第1話 春、愛と情熱のアロハ(8)
高峰枝実利の祖父母は見合い結婚だった。
昔はほとんどの夫婦が、相手を誰かから紹介されて一緒になったそうだ。
時はちょうど戦後。
敗戦の混乱を二人で乗り切り、高度経済成長の中、たくさんの子をもうけた。
家計は決して楽ではなかったが、笑顔絶えない団欒があった。
核家族化がすすむ社会の中で、時と共に子らはひとりだちし、一家はまた二人っきりのちいさな家庭にもどる。
それぞれの地で新しい家族をつくりあげた子供たちも、盆正月に帰郷してはつかの間のにぎやかさを楽しんだ。
そのうち、一つの家族に不幸があった。
父母が時を同じくして戻らぬ人となった。
そして祖父母は、彼らののこした二人の子をひきとった。
高峰枝実利と、その姉だ。
四人の生活はぎこちなくはじまり、徐々に円滑さを増した。
大きな不幸をのりこえ、夫婦と孫二人はやがてみちたりた家族となった。
年老いた二人は彼女たちの成長を毎日楽しみ、孫たちは思春期をむかえ、愛情深い祖父母に感謝しながら大きくなった。
「それを言葉に出して言う事はなかったけれど、彼女たちは大事にしてくれたお祖父ちゃんお祖母ちゃんを、同じように大切に思っていたそうです」
そんな中、祖母もまた帰らぬ人となった。
通っていた病院でインフルエンザに感染し、肺炎を併発、それから幾日も立たないうちに息をひきとった。
一家は悲しみにくれたが、平穏な日々の中で心痛もやわらぎ、しだいに明るさをとりもどした。
やがて姉が大学にすすみ、卒業して就職し、家をでた。
その頃、祖父に異変がおきた。
「彼女、高峰枝実利さんを、お祖母ちゃんだと思うようになったらしいんです」
最初はただの呼びまちがいかと思った。
訂正すれば、おおそうか、と照れて笑っていたから。
だが、その頻度がだんだんひどくなった。
それだけではない。自分でも気づかないうちによだれをたらし、尿を漏らし、夜中に徘徊する。
身におぼえのない怪我をつくってくる。
高峰枝実利は祖父を医者に連れて行った。
最初の診断結果は見るまでもない。
老人性アルツハイマー型認知症。
そしてもう一つ、予期していなかったものがあった。
肺がんだ。
病巣は深く大きくほうぼうに転移していて、すでに摘出できない状態になっていた。
「今、お祖父さんはほとんど寝たきりで過ごしているそうです。そして時々高峰枝実利さんを、サエコさん、と呼ぶのだそうです。そうです、サエコは彼女のお祖母ちゃんの名です」
今、高峰枝実利は献身的に祖父を介護し、そして学校の勉強もとどこおりなく収めている。
ヤングケアラーというやつだ。
はなれて住んでいる姉も週末ごとには帰ってきてくれるというのだが、それでも一人でなんとかなるというものではない。

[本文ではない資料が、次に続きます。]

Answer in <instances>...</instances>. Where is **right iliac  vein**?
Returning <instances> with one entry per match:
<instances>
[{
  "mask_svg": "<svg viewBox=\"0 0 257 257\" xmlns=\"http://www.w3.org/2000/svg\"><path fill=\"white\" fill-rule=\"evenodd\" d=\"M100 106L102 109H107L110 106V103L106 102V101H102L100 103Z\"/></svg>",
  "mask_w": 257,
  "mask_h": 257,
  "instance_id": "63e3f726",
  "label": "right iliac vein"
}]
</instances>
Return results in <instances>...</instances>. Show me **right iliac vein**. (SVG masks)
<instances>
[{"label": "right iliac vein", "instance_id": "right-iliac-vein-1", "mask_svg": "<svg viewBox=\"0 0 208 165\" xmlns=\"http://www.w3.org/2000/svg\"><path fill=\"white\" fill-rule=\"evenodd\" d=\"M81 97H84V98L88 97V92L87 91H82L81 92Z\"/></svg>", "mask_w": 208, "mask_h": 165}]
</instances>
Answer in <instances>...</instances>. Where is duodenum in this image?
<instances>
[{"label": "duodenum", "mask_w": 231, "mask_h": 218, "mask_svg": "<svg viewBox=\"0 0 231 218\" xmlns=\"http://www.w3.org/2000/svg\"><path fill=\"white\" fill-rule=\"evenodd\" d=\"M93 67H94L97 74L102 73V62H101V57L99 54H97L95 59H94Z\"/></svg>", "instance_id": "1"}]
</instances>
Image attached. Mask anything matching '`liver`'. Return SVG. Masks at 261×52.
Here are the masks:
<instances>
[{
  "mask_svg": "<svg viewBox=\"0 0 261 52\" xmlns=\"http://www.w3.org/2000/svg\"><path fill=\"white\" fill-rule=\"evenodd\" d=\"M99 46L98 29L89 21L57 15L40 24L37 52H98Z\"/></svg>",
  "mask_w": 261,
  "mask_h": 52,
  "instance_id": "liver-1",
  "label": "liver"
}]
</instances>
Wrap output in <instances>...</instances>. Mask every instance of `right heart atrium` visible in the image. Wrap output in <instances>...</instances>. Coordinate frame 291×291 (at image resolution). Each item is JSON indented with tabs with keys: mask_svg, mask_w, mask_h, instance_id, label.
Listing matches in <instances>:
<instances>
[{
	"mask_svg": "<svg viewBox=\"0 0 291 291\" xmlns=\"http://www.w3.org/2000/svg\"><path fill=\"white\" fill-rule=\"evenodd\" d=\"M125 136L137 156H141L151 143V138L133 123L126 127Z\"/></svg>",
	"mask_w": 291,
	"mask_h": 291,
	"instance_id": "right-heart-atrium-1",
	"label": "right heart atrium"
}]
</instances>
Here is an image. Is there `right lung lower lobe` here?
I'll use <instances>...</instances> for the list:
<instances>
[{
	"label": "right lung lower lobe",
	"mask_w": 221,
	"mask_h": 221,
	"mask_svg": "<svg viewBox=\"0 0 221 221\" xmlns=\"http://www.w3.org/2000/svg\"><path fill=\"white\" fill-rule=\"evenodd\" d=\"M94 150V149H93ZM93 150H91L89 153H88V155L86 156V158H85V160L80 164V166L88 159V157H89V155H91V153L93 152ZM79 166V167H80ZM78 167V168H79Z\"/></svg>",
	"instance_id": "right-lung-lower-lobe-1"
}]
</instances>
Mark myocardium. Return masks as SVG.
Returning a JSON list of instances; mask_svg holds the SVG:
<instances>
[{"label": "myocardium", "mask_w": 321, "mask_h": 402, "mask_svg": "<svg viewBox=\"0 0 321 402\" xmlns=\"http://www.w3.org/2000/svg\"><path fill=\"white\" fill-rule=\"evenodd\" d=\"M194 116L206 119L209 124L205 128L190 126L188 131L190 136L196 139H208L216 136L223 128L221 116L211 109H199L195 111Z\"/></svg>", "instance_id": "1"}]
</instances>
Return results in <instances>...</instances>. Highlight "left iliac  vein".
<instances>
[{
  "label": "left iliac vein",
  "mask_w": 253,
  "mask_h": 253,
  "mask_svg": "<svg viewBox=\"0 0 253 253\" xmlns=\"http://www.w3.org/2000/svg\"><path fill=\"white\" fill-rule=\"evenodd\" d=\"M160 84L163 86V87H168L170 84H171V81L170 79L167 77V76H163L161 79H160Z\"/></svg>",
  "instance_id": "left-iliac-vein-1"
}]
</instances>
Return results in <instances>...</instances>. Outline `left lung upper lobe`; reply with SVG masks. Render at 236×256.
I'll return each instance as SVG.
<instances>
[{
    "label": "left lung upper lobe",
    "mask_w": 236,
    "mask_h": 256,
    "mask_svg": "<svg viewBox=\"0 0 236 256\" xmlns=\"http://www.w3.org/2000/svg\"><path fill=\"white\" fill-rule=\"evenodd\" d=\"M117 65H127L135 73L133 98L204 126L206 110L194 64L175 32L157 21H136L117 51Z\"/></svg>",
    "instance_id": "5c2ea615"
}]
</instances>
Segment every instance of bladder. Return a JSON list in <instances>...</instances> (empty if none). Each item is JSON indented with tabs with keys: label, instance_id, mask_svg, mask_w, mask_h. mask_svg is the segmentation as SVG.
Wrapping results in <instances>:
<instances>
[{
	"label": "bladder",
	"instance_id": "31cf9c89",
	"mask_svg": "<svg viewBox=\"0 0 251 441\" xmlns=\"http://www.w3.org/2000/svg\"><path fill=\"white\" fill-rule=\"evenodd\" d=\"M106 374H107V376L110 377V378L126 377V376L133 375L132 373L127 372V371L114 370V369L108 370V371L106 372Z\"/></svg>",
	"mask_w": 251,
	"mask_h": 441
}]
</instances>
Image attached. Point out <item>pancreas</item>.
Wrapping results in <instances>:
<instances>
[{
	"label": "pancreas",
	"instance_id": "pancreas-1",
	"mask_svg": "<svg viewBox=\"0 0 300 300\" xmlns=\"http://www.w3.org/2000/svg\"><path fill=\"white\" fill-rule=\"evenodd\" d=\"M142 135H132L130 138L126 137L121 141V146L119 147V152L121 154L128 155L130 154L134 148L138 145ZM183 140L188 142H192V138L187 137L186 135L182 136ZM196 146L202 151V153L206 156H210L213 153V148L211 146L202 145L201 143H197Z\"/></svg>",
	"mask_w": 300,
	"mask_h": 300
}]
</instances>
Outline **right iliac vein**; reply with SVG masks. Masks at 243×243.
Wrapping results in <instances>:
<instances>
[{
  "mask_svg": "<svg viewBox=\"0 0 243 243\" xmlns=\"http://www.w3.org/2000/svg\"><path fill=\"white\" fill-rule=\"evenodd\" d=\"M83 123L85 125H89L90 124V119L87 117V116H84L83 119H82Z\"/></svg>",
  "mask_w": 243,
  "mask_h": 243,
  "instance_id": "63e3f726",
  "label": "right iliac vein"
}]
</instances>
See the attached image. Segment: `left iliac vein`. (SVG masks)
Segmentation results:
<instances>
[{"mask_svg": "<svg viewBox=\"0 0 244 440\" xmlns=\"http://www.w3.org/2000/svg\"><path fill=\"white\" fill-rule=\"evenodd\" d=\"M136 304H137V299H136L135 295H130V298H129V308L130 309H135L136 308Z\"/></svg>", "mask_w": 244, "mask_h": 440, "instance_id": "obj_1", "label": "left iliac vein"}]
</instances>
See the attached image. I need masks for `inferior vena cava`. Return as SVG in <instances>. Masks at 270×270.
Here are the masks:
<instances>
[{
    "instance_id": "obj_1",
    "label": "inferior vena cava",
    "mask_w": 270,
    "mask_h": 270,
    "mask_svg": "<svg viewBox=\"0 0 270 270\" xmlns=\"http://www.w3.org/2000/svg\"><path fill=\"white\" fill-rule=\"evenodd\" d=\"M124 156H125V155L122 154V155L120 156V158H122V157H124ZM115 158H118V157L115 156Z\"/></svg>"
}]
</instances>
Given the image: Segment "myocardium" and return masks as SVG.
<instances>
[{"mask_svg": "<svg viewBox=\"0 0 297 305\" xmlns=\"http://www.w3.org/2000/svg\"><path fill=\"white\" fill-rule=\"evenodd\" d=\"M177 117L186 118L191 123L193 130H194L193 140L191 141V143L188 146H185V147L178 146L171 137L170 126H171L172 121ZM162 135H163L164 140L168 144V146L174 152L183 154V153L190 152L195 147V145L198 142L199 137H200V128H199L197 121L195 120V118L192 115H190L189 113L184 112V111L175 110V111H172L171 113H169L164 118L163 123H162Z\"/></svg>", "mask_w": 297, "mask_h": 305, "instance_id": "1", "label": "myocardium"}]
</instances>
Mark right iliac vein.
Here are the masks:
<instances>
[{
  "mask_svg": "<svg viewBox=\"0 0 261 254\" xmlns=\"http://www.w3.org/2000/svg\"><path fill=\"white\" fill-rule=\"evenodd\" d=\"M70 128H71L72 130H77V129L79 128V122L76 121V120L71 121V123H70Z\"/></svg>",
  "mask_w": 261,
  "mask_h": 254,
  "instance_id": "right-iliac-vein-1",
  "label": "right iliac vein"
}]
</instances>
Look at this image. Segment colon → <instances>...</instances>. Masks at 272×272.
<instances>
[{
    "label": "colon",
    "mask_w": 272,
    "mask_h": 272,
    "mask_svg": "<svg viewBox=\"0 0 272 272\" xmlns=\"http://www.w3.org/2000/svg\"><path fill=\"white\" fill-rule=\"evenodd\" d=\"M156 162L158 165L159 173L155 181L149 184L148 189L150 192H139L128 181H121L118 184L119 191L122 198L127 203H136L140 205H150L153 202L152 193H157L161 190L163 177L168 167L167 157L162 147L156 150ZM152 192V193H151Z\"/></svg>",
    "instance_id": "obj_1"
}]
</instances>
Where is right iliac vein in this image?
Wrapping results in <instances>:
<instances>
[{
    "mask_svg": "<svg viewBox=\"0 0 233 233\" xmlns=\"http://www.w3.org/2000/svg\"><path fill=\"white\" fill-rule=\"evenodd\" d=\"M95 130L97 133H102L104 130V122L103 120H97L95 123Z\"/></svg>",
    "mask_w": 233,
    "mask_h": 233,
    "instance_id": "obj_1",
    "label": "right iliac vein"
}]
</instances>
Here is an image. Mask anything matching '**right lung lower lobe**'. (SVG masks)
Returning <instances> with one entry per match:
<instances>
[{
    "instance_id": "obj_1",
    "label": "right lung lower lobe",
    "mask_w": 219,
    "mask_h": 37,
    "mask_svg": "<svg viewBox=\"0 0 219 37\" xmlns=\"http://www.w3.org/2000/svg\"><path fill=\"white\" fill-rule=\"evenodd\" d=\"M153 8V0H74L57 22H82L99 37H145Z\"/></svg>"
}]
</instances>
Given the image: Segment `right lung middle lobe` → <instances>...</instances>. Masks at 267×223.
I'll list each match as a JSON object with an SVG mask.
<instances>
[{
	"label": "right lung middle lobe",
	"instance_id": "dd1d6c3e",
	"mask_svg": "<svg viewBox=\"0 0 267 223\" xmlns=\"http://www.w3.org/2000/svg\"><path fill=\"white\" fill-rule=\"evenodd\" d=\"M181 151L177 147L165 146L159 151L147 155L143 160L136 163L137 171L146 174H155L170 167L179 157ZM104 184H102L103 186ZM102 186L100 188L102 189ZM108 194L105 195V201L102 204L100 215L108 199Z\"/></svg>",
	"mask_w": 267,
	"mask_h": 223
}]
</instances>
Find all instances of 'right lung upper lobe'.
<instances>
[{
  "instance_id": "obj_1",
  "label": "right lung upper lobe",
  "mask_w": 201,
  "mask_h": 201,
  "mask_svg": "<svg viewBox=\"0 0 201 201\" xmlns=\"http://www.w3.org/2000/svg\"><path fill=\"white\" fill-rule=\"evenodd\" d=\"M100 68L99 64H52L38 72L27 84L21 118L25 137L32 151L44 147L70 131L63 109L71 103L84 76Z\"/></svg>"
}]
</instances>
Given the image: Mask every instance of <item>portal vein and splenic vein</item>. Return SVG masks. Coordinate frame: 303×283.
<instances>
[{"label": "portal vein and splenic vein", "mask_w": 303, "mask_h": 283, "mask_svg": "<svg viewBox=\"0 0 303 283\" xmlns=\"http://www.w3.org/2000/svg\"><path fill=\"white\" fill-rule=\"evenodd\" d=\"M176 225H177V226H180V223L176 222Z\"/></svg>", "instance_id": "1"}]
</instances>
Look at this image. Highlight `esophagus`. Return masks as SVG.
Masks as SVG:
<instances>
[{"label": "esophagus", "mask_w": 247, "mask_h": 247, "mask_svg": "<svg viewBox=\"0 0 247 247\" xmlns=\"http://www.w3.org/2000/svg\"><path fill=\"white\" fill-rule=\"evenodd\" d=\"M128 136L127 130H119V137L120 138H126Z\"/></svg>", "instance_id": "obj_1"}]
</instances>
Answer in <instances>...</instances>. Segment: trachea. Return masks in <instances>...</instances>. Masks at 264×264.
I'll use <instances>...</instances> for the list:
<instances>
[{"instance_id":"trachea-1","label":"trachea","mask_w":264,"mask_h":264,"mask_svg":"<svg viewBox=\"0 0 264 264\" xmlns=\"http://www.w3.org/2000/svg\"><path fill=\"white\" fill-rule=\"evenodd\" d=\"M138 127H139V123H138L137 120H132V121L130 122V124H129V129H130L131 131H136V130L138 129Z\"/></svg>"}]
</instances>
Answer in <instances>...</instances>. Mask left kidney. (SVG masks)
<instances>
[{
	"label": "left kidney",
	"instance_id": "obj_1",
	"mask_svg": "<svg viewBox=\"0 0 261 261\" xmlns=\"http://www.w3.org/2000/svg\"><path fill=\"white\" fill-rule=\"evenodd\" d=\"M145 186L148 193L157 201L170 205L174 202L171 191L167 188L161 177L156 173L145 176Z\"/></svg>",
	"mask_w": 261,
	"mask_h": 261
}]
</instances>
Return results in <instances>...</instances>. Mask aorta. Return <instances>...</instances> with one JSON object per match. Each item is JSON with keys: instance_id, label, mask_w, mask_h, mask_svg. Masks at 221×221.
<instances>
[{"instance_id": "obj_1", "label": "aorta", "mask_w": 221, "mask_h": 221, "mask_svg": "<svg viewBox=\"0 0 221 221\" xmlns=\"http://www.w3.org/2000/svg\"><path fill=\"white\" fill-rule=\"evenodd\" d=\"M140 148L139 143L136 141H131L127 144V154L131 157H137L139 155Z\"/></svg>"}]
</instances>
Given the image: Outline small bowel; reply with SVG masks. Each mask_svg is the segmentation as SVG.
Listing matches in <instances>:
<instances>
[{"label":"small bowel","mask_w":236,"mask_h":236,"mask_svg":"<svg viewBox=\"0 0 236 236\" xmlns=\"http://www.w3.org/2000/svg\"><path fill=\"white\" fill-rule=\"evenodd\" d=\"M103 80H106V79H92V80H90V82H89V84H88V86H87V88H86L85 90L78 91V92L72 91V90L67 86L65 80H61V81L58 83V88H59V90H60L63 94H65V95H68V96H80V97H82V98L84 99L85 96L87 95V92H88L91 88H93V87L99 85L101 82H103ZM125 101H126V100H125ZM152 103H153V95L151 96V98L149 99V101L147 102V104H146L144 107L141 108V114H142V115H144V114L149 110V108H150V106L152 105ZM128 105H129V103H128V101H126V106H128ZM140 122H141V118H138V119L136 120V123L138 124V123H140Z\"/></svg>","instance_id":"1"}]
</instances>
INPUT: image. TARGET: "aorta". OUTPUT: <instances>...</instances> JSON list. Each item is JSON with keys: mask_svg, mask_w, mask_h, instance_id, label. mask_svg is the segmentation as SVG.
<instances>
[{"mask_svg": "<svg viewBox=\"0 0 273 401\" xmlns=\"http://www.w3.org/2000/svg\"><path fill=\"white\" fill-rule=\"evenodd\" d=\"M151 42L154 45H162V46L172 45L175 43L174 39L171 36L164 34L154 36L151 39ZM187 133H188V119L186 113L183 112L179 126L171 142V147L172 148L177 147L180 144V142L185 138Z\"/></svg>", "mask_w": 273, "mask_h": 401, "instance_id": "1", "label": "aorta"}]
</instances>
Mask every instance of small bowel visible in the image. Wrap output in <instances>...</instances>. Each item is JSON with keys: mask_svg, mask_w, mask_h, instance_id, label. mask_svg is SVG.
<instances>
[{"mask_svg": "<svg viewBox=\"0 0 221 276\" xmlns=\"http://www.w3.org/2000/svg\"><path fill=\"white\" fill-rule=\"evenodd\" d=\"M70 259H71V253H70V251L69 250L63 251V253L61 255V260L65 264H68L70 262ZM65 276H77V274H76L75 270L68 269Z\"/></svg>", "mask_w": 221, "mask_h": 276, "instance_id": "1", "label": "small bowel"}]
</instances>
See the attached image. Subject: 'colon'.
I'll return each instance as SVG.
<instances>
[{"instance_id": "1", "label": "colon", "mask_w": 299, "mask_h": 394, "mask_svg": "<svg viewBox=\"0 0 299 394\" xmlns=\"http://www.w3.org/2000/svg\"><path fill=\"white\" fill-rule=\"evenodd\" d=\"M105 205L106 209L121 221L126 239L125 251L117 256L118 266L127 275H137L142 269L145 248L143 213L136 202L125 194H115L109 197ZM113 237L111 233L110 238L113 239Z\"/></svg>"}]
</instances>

業者に介護士の派遣もたのんでいるのだが、人手不足を理由に週二回来てくれればいい方だという。
八方ふさがり。
彼女、高峰枝実利は、学校を退学することも考えていた。
そして働きにでて、そうすれば経済的にもよゆうができる。
「そして、先日のことでした。お祖父さんに昔のアルバムを見せていると——失われゆく記憶を呼び起こすために、そういう事をするそうです——1枚の写真に行き当たりました。それは、祖父母夫妻がまだ若かりし日の一枚。新婚旅行で撮ったものだったんです。場所はハワイのオアフ島、ワイキキビーチ」
それをじっとながめて、祖父は言ったという。
いいなあ、サエコさん、またもう一度行きたいねえ。ハワイで、ゆっくりとしてみたいものだねえ。サエコさん、この服を覚えているかい? 向こうで二人でおそろいで買った柄シャツ。あれ、どこにいっちゃったかねえ。大切に片づけておいたと思ったのになあ。
最近ではまともに話すこともほとんどなくなった祖父だったが、その言葉だけは、やけに明瞭だった。
祖母は物持ちのいい人だったので、もしかして探せばまだ家にあるかもしれない。高峰枝実利はそう思いたった。
果たしてシャツは見つかった。
一着だけ。
もう一着はあて布にでも使ったのか、残骸のような端切れがひとかたまり。
高峰枝実利は考えた。
うちにはハワイに行くお金もないし,弱りきった祖父に医者は渡航を許可しないだろう。
それでも、一・二泊なら、近場の温泉へ湯治に連れて行くぐらいはできる。
もしかして、ハワイアンのショーをやっている所もあるかもしれない。
本屋やネットで条件を満たす旅館をさがし、そして見つけた。
そして彼女は、佐藤アンバーに相談した。